For what we call floating to occur, only the energies from the turn are used with a Flexed release and no pushing up (or "hop") at the end of the turn - the turn energy is absorbed and used effectively, without disturbing the upper body. So, be careful to **distinguish between hopping and floating **!
The float is not as much a technique as a place between turns where time stands still.Anyone Can Be An Expert Skier 2, p87, Harald Harb, 2001
Often, expert skiers generate so much energy that they get "launched" into the air between turns, but, during a proper float, the intention is to keep the skis in touch with the snow, for maximum feel and control - but without any pressure or weight:
Floating has many benefits: floating makes it easy to pull the boots back and recenter, rather than push the hips forward. Also, because the skis are unweighted, it is much easier to untip from the previous turn and tip them into the new turn early.
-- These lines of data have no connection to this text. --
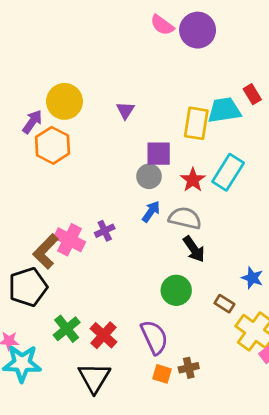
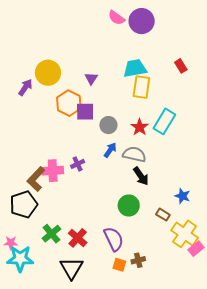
cyan trapezoid: (224, 110) -> (135, 68), moved
orange hexagon: (52, 145) -> (69, 103), moved
purple square: (159, 154) -> (85, 112), moved
pink cross: (70, 240) -> (53, 171), turned -30

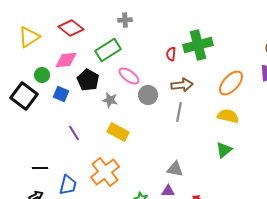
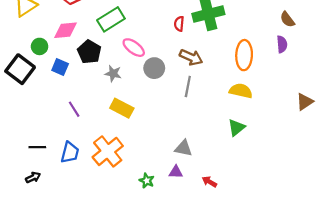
orange ellipse: (231, 83) -> (244, 55), turned -40
brown arrow: (182, 85) -> (191, 57), turned 30
blue trapezoid: (68, 185) -> (70, 153), moved

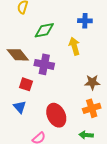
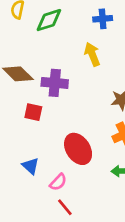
green diamond: (44, 30) -> (49, 20), moved
blue triangle: (20, 107) -> (31, 166), moved

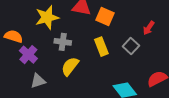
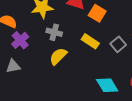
yellow rectangle: (101, 47) -> (90, 41), turned -42
gray triangle: (38, 81) -> (13, 66), moved

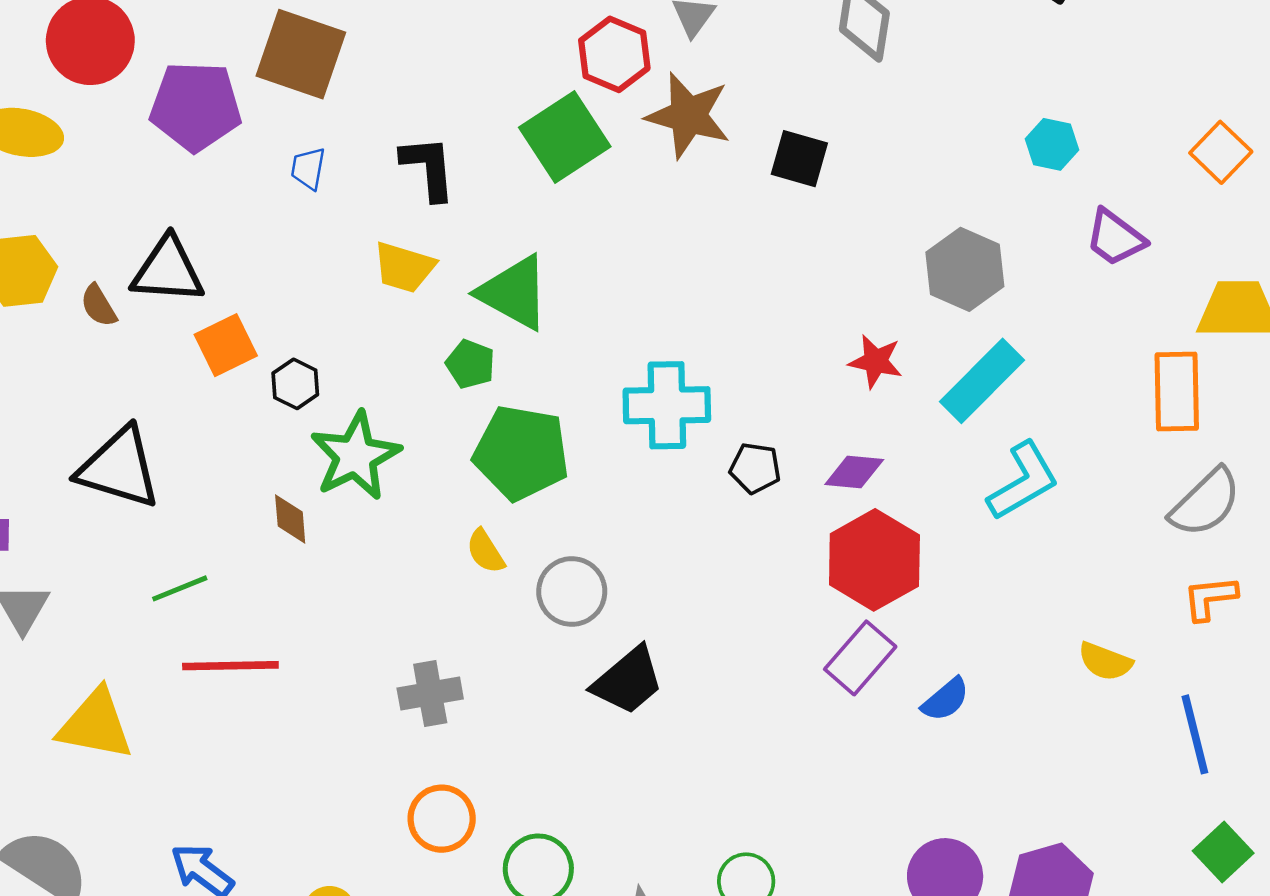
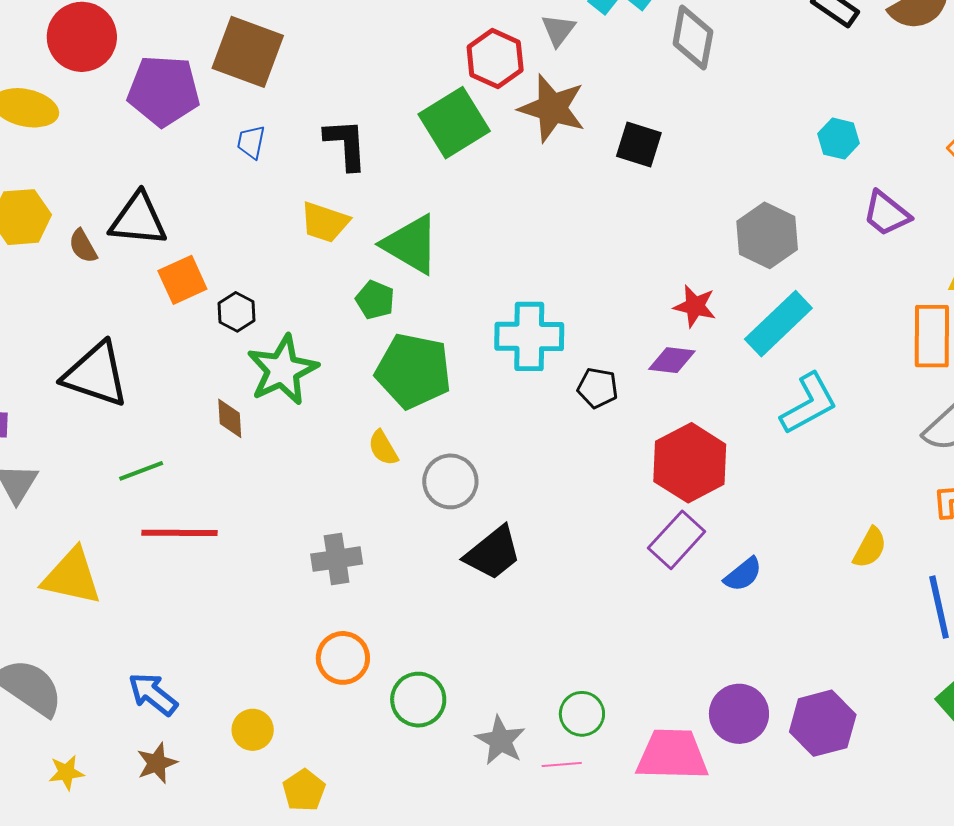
purple diamond: (854, 472) -> (672, 360), moved
yellow semicircle: (1105, 661) -> (870, 548), turned -84

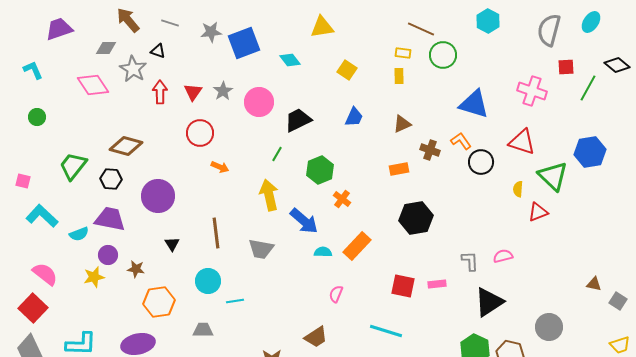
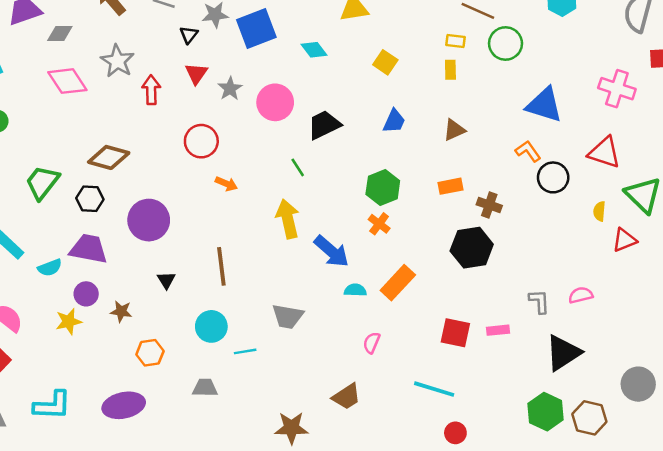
gray diamond: (106, 48) -> (60, 33), moved
black triangle: (158, 51) -> (189, 35), moved, turned 49
red triangle: (193, 92) -> (196, 74), moved
brown cross: (430, 150) -> (489, 205), moved
green line: (277, 154) -> (298, 167), turned -63
green hexagon: (320, 170) -> (383, 187), moved
gray trapezoid: (261, 249) -> (288, 316), moved
orange hexagon: (159, 302) -> (150, 353), size x0.7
Look for floating with retraction in the 4 turns starting at 0:38 into the video below:
While you may be tempted to think those are regular "popping" up releases, look again: in each turn, the outside leg gets short and her hips never cross what you would call a "seated" position, both clear signs of a Flexed release.
The release or rather the finish of the previous turn needs to set everything in motion for the next turn: the legs are retracting and tipping, the upper body is impulsed down and sideways and then we're floating. Yay!
Now, with that in mind, look for the float and relaxed movement in the same 4 turns, slowed down:
The Flexed release and good skiing creates a good floating, where you are in complete control. Pushing yourself up and trying to get forward reduces the options you have.